Prof. Clark Shares Whistleblower Expertise through Course in Utrecht, Commentary on Dutch Bill
Professor Kathleen Clark’s expertise in the law of whistleblowing has proven timely not only for a course, The Law of Whistleblowing in Comparative Perspective, she taught at the Summer Institute for International Law & Policy in Utrecht, but also because the Dutch Parliament is currently considering a bill that would establish a “House for Whistleblowers” (Huis voor Klokkenluiders) in the Netherlands.
“The ‘House for Whistleblowers’ would provide limited protection for whistleblowers who disclose problems to their employers or to the ‘House,’ but no protection for those who disclose to others, such as law enforcement or the parliament,” Clark says.
The University of Amsterdam sponsored a public forum on the bill, featuring Ronald van Raak, the member of the Dutch Parliament who drafted the bill; Iris van Domselaar, a Dutch law professor; and Clark. (Clark’s PowerPoint presentation can be found here: The House for Whistleblowers: A U.S. Perspective).
In addition, van Raak and Clark spoke about the issue with a reporter for a Dutch newspaper, NRC Handelsblad, which published their conversation in its June 29 edition. Van Raak explained that the “House for Whistleblowers” would act as an ombudsman to investigate the whistleblower’s charges and make recommendations to address the problems that whistleblowers identify. Clark highlighted the contrast between that kind of limited protection for whistleblowers and the significant financial incentives that the United States provides to whistleblowers who reveal securities violations, tax fraud, and fraud against the federal government.
Clark and van Domselaar co-authored an op-ed in NRC Handelsblad on July 26, focusing on the bill’s weaknesses.
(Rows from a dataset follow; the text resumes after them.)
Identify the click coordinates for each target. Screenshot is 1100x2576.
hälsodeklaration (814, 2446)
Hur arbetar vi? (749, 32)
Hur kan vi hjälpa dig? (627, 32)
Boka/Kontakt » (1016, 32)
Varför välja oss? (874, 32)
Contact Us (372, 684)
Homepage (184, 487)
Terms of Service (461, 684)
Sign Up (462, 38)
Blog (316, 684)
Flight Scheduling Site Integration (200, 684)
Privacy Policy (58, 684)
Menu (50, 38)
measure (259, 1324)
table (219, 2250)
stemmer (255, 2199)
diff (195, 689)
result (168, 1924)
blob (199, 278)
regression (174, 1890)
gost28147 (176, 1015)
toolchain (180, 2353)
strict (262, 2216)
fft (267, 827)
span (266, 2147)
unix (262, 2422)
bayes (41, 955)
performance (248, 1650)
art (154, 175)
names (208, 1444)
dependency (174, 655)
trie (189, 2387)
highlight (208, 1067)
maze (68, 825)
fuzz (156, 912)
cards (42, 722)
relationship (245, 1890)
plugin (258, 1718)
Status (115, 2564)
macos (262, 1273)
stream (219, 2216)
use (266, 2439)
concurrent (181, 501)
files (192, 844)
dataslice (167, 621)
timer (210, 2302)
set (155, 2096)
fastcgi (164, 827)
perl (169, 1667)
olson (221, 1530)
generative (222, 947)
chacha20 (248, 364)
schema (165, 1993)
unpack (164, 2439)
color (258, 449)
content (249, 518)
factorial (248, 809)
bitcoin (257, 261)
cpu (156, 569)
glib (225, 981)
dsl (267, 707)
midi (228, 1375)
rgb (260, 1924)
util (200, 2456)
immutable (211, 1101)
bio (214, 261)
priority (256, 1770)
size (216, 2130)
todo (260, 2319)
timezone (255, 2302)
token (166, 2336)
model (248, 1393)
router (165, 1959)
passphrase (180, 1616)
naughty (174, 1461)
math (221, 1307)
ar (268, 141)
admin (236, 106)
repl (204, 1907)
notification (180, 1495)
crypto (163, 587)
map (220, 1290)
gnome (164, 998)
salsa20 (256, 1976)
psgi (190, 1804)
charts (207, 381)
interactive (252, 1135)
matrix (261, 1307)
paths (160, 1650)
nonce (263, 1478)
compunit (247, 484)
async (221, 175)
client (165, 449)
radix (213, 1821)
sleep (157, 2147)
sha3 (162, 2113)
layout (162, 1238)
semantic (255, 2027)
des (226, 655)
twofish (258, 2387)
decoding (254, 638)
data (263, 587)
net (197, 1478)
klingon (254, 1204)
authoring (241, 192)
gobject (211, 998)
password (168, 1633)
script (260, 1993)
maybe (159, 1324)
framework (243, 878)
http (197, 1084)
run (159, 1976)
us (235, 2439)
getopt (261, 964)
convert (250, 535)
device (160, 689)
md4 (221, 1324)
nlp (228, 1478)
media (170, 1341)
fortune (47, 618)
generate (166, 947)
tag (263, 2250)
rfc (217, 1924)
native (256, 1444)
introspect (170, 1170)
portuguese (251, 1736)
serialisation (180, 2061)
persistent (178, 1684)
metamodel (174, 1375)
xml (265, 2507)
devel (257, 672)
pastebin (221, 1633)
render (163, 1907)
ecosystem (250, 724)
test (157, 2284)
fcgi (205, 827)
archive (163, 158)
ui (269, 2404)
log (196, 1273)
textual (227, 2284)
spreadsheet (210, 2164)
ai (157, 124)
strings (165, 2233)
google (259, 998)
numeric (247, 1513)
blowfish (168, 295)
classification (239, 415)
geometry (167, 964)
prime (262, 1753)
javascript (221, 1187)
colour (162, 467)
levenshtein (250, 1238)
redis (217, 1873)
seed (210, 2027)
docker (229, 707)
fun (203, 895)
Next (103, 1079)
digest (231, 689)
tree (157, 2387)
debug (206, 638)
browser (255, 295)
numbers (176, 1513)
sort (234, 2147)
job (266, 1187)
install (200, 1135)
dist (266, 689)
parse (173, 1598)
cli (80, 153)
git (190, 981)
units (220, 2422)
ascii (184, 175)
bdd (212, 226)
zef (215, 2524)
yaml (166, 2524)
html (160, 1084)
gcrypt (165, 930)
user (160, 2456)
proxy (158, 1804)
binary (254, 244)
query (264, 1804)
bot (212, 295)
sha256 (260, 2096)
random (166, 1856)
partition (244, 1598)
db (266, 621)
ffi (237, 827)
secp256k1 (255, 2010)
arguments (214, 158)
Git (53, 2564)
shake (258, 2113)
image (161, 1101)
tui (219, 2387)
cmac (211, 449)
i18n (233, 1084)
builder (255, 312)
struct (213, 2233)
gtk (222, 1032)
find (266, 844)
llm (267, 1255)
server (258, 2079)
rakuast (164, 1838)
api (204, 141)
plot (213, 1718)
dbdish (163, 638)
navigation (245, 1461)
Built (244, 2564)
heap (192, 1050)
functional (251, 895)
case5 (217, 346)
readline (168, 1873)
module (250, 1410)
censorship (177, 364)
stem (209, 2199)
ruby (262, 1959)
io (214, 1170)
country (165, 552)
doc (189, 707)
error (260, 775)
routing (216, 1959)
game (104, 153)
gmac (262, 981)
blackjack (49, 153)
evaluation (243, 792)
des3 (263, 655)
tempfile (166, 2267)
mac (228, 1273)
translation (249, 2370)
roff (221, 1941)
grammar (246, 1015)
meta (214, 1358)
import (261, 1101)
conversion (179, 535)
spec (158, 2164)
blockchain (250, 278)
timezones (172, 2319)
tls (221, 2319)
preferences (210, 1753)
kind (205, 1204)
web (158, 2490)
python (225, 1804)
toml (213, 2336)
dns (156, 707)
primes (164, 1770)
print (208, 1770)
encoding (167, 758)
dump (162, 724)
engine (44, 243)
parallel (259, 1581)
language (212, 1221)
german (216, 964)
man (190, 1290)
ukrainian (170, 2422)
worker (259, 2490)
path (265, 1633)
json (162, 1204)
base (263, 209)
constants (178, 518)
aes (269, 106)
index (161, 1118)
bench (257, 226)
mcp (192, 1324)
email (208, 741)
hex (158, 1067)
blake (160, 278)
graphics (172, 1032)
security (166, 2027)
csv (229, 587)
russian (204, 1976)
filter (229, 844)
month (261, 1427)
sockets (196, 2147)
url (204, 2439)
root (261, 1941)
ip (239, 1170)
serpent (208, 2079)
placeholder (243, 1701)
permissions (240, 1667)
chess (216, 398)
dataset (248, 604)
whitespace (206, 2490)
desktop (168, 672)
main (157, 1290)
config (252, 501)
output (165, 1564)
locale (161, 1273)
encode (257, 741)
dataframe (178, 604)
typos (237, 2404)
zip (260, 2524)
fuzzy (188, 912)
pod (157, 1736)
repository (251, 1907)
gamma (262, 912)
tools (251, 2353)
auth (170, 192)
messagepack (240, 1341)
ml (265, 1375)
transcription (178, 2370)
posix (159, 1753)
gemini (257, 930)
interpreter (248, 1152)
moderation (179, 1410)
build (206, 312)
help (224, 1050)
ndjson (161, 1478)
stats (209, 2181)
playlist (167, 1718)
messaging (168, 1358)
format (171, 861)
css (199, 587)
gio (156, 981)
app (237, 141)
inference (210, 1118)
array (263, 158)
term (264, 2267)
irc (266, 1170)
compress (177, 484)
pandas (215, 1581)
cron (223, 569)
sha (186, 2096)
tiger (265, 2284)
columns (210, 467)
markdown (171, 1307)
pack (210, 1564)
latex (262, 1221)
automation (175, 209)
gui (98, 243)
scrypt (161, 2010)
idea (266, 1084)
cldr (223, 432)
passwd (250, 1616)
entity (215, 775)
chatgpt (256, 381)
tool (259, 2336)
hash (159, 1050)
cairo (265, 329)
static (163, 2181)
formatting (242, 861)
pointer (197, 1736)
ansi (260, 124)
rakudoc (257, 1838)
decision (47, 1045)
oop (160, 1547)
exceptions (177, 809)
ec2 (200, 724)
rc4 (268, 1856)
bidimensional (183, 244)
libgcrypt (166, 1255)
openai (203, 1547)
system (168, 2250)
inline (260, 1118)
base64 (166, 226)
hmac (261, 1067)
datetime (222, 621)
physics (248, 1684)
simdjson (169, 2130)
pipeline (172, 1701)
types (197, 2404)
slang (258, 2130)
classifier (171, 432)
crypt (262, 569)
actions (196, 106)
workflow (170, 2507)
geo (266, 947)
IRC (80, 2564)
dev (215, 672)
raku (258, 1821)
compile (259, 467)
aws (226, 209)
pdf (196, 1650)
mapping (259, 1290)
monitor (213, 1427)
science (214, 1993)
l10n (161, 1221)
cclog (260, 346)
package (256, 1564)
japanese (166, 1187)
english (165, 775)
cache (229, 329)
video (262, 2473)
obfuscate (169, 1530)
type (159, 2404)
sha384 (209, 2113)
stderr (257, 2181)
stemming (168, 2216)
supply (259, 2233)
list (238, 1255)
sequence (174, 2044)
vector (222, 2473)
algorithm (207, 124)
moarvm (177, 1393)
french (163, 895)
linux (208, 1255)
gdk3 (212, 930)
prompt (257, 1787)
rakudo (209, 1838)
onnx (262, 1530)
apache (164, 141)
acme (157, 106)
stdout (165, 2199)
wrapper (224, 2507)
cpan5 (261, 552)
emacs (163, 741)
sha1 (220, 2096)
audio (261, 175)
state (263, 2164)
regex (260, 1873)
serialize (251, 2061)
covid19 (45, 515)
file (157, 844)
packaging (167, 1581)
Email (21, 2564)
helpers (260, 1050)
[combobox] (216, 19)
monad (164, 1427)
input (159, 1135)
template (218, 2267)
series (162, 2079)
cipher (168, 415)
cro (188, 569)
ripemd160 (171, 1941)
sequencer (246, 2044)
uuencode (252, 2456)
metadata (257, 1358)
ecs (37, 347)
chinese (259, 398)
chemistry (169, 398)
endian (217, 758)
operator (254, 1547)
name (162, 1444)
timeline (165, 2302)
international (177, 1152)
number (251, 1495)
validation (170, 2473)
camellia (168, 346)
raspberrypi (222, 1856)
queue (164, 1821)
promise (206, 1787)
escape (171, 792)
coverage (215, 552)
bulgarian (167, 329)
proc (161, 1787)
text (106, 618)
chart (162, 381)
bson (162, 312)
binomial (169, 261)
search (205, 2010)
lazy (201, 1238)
They noted that the financial assistance to whistleblowers would be for a limited time and that the “House” will not have any power to sanction employers who retaliate. While the “House for Whistleblowers” may be intended to help whistleblowers, it may actually function more like a hospice, where whistleblowers will go to experience their professional death.
Of course, currently the most well-known whistleblower is Edward Snowden, the former National Security Administration (NSA) contractor who released details about the scope of the NSA’s surveillance programs. Another Dutch paper, de Volkskrant, published Clark’s comments on the Snowden case on June 27. The next day, the International Bar Association (IBA) quoted Clark discussing a video in which Snowden appears to be appealing to a potential jury pool.
Clark told the IBA that Snowden’s decision to explain his actions through an extended video interview “was a brilliant move.” She explained that “Snowden is clearly trying to go on a charm offensive by establishing the storyline about why he has done it, who he is, and that he is likeable and knowledgeable in some way.”
Clark went on to say that Snowden’s actual motivation “may not be legally relevant to an eventual trial, but the emotional perception of Snowden is significant” in light of the U.S. government’s attempts to vilify him.
Clark observed that the Snowden case is helping bring additional attention not just to government surveillance, but to the role of whistleblowers.